Transformers Generation 1 Squawkbox (Squawktalk & Beastbox)
Function: Battlefield Dissonance
Motto: One being's noise is another's music.
Squawkbox (Squawktalk & Beastbox):
BIO: Combining the talkative Squawktalk with the demanding curiosity of Beastbox led, very unintentionally, to the creation of an impassioned Decepticon musician. Squawkbox loves sound; he loves to hear it, create it, and manipulate it. Most Decepticons are unnerved by his cacophonous musical creations, but his commanders saw their potential usefulness. They assigned Squawkbox the task of distracting and disorienting Autobots on the battlefield through the use of his compositions. This has made Squawkbox incredibly happy; not only doe he have a captive audience for his work, he can also record sounds of battlefield woe for his future endeavors.
WEAPONS/ABILITIES: Subject possesses above-average strength and intelligence, and has an unusually high level of creativity. He is the combined form of Squawktalk and Beastbox, utilizing many of their abilities. He can record and replay anything he hears and channel it through the powerful sonic boomer cannons he wields. These cannons serve as the speakers for his musical recordings; combined with Beastbox's air cannons, Subject can create a disorienting and physically damaging sound show.
WEAKNESSES Subject's work creating a battlefield distraction is effective, but if he's not careful he's just as likely to hamper Decepticons as Autobots. He has little offensive capability.
(purple gorilla component)
"Speak now if you intend to ever speak at all."
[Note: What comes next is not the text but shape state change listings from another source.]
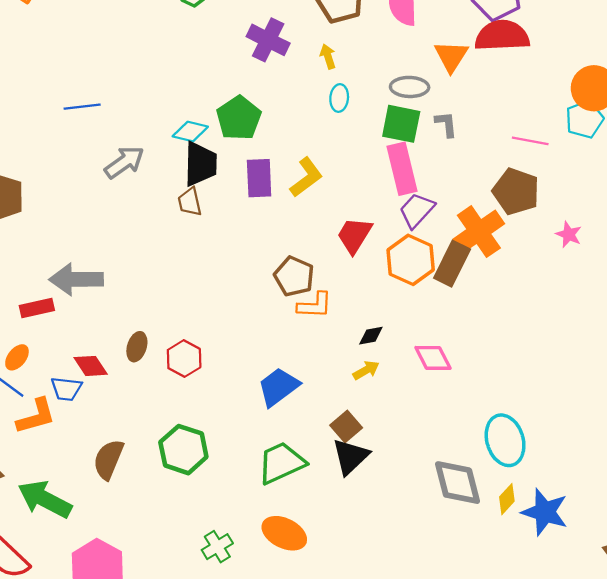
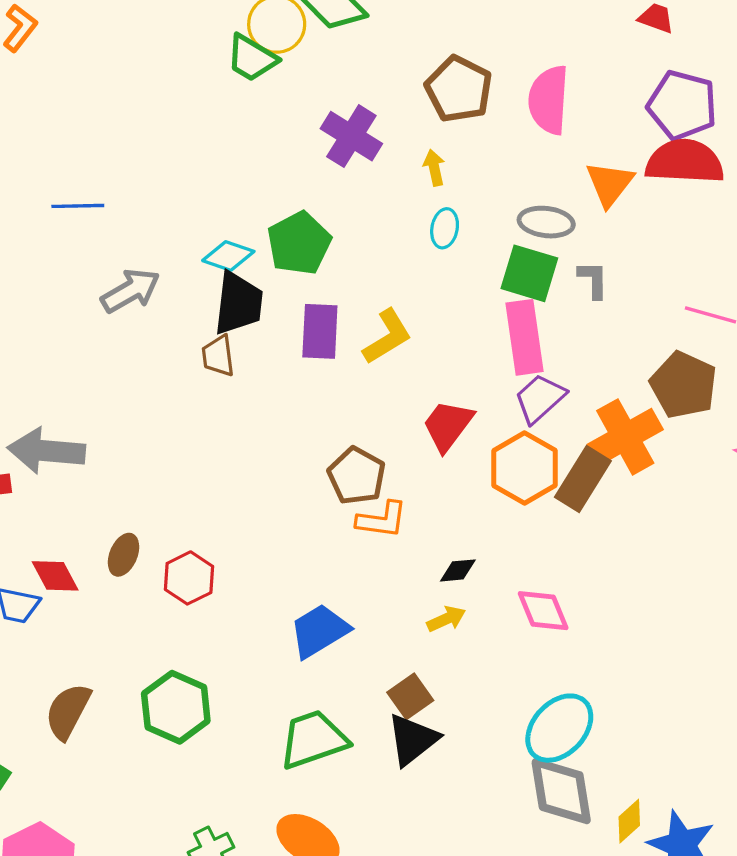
cyan ellipse: (505, 440) -> (559, 728), moved, turned 54

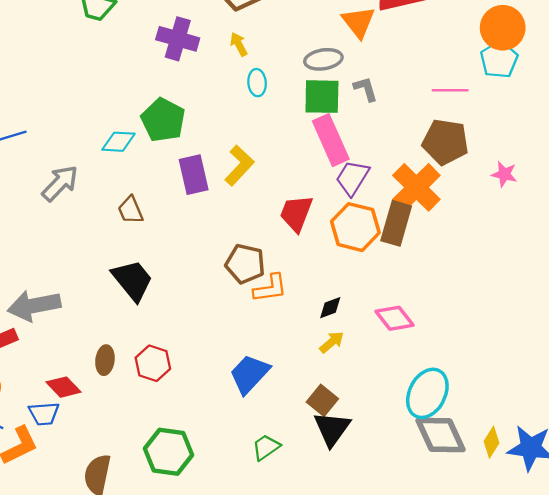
black trapezoid: (238, 303) -> (132, 280), moved, turned -30
green trapezoid: (313, 739) -> (266, 447), size x0.6

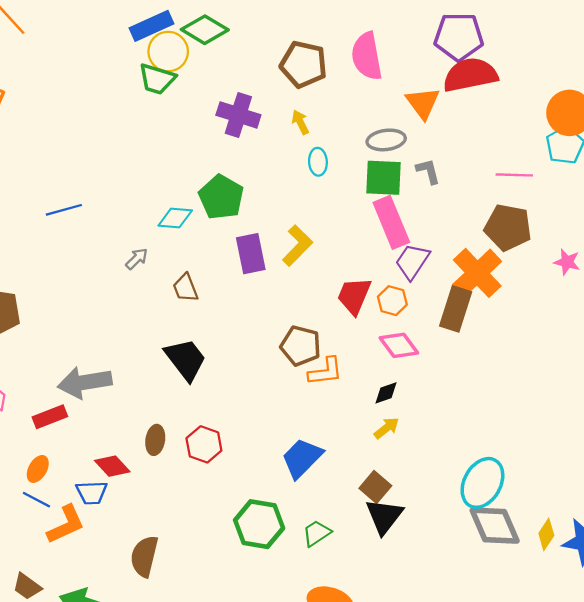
gray arrow: (60, 183) -> (137, 259), moved, size x0.6
orange hexagon: (355, 227) -> (392, 301), moved, size x0.6
pink diamond: (394, 318) -> (399, 345), moved
green hexagon: (168, 452) -> (259, 524), moved

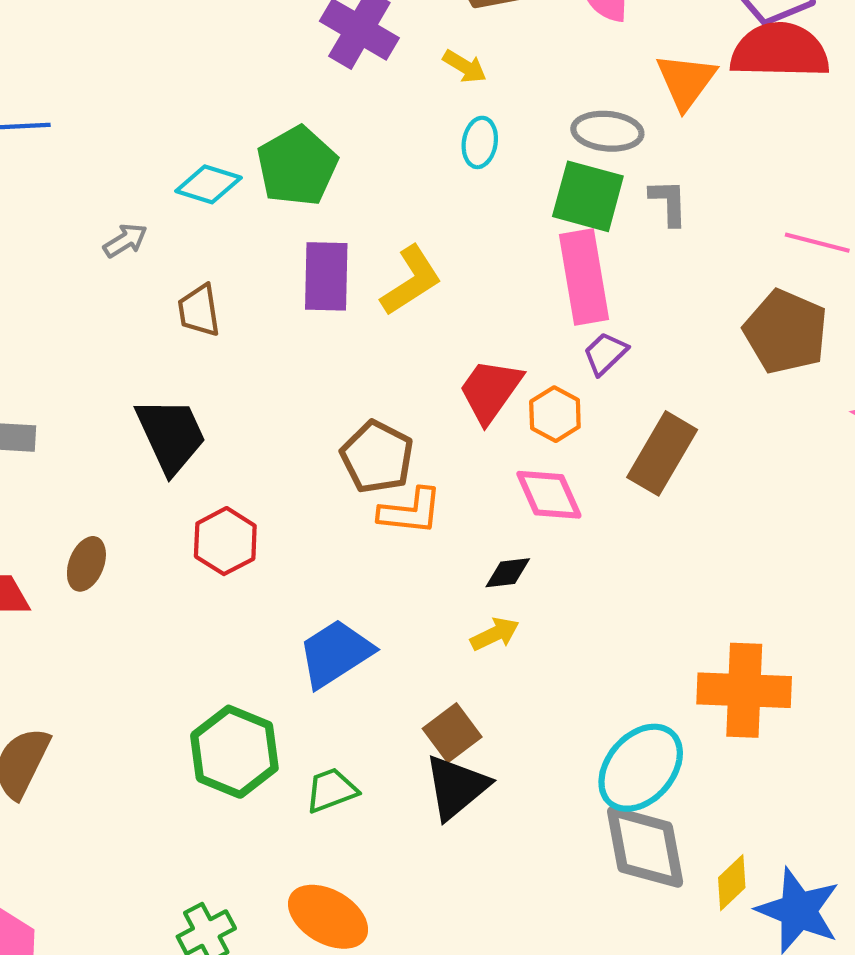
yellow arrow: (300, 122) -> (465, 66), turned 135
purple trapezoid: (412, 261) -> (605, 353), size x0.7
orange cross: (477, 273) -> (744, 690), moved, turned 33
red hexagon: (204, 444) -> (225, 541), moved

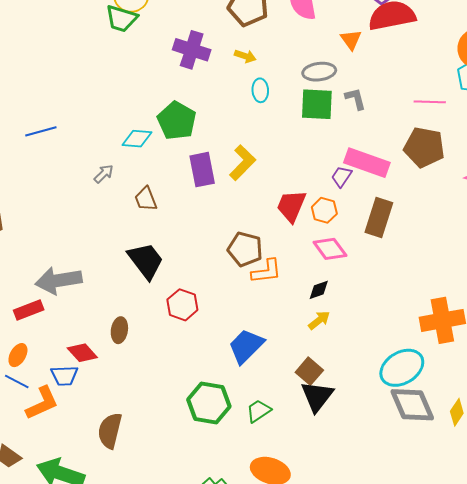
orange triangle: (686, 81) -> (351, 40), size x0.7
pink rectangle: (584, 277) -> (367, 163), moved, turned -48
cyan ellipse: (641, 768) -> (402, 368), turned 30

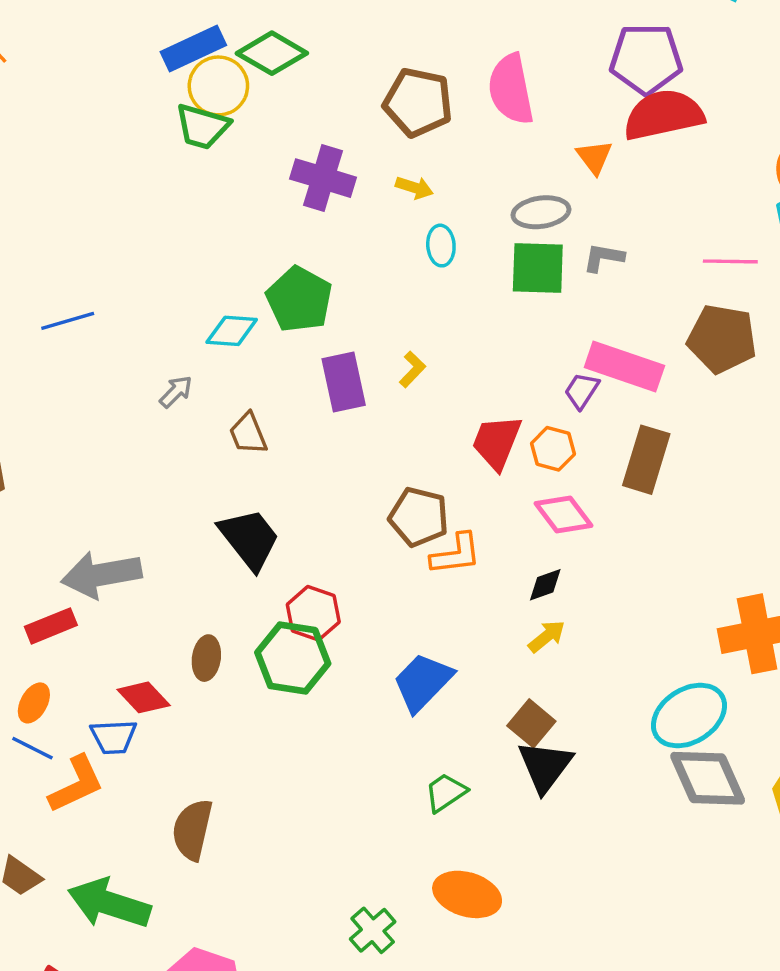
gray L-shape: (355, 99) -> (604, 258), turned -65
yellow L-shape: (243, 163) -> (412, 369), size x0.6
green hexagon: (209, 403) -> (293, 658), moved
BIO: Beastbox is violent, impatient, and not particulaly bright. These traits greatly impede his performance as an interrogator despite his innate curiosity. The verbal questioning session between Beastbox and a subject is usually tragically short. He immediately gets frustrated with reticent captives and turns to his fists to get answers when words fail. This usually means that the helpless Autobot is pounded into scrap before he can reveal anything at all.
WEAPONS/ABILITIES: Subject has the capacity to record and automatically retrieve any portion of up to 6,000 hours of testimony. Carries two compression cannons that fire ultraconcentrated air pressure, crushing their targets. Combines with Squawktalk to fam Squawkbox [See Combiner Technology].
WEAKNESSES: Subject exhibits no known physical weaknesses, but is not very intelligent enough to keep himself out of trouble.
(Teal eagle component.)
"If you have nothing interesting to say, say it anyway."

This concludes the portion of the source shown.